5. Toutes les mentions obligatoires des préparations pour nourrissons et des préparations de suite sont libellées dans une langue facile à comprendre pour les consommateurs.

6. L’étiquetage et la présentation des préparations pour nourrissons et des préparations de suite, ainsi que la publicité faite à leur égard, donnent les renseignements nécessaires pour une utilisation appropriée du produit, de manière à ne pas décourager l’allaitement au sein.
L’étiquetage et la présentation des préparations pour nourrissons et des préparations de suite, ainsi que la publicité faite à leur égard, n’emploient pas les termes «humanisé», «maternisé» ou «adapté», ni des termes similaires.

L’étiquetage et la présentation des préparations pour nourrissons et des préparations de suite, ainsi que la publicité faite à leur égard, sont conçus de façon à éviter tout risque de confusion entre les préparations pour nourrissons et les préparations de suite et à permettre aux consommateurs de faire clairement la distinction entre elles, grâce notamment au texte, aux images et aux couleurs utilisés.

[…]

Article 10

Exigences portant sur les pratiques promotionnelles et commerciales à l’égard des préparations pour nourrissons

1. Seules les publications spécialisées en puériculture et les publications scientifiques peuvent contenir de la publicité relative aux préparations pour nourrissons.

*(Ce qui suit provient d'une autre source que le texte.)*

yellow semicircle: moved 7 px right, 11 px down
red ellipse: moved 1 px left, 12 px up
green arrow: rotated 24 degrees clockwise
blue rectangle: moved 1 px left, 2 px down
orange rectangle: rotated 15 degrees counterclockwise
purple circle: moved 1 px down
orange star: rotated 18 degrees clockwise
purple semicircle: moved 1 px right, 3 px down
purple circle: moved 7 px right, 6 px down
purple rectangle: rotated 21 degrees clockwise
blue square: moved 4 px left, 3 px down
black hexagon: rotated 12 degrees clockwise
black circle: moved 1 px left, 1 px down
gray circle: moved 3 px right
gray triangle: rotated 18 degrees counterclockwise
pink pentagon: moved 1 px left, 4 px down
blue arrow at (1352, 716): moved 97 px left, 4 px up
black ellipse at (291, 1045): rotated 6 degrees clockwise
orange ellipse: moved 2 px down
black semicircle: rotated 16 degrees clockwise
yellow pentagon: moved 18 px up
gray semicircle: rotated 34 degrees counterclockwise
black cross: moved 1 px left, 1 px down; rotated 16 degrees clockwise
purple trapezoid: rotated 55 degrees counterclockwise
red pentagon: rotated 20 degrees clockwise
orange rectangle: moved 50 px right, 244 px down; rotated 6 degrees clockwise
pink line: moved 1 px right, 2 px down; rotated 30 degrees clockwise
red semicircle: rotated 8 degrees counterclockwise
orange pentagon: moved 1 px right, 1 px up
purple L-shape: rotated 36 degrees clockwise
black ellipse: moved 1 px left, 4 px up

Les États membres peuvent restreindre davantage ou interdire la publicité. Celle-ci ne contient que des informations de nature scientifique et factuelle, qui ne laissent pas entendre et n’accréditent pas l’idée que l’alimentation au biberon est équivalente ou supérieure à l’allaitement au sein.

2. Les préparations pour nourrissons ne font pas l’objet de publicité sur les points de vente, de distribution d’échantillons, ni de toutes autres pratiques promotionnelles de vente directe au consommateur sur le marché de détail (étalages spéciaux, bons de réduction, primes, ventes spéciales, ventes à perte, ventes couplées, etc.).

3. Les fabricants et les distributeurs de préparations pour nourrissons ne fournissent de produits gratuits ou à bas prix, d’échantillons ou d’autres cadeaux promotionnels, quels qu’ils soient, ni au grand public ni aux femmes enceintes, aux mères ou aux membres de leur famille, que ce soit directement ou indirectement par l’intermédiaire du système de soins de santé ou de ses agents.

4. Les dons ou les ventes à bas prix de stocks de préparations pour nourrissons à des institutions ou à des organisations, que ce soit en vue d’une utilisation dans l’institution même ou d’une distribution à l’extérieur, ne sont réalisés qu’en faveur des nourrissons qui doivent être alimentés au moyen de préparations pour nourrissons et exclusivement pour la période prescrite dans leur cas.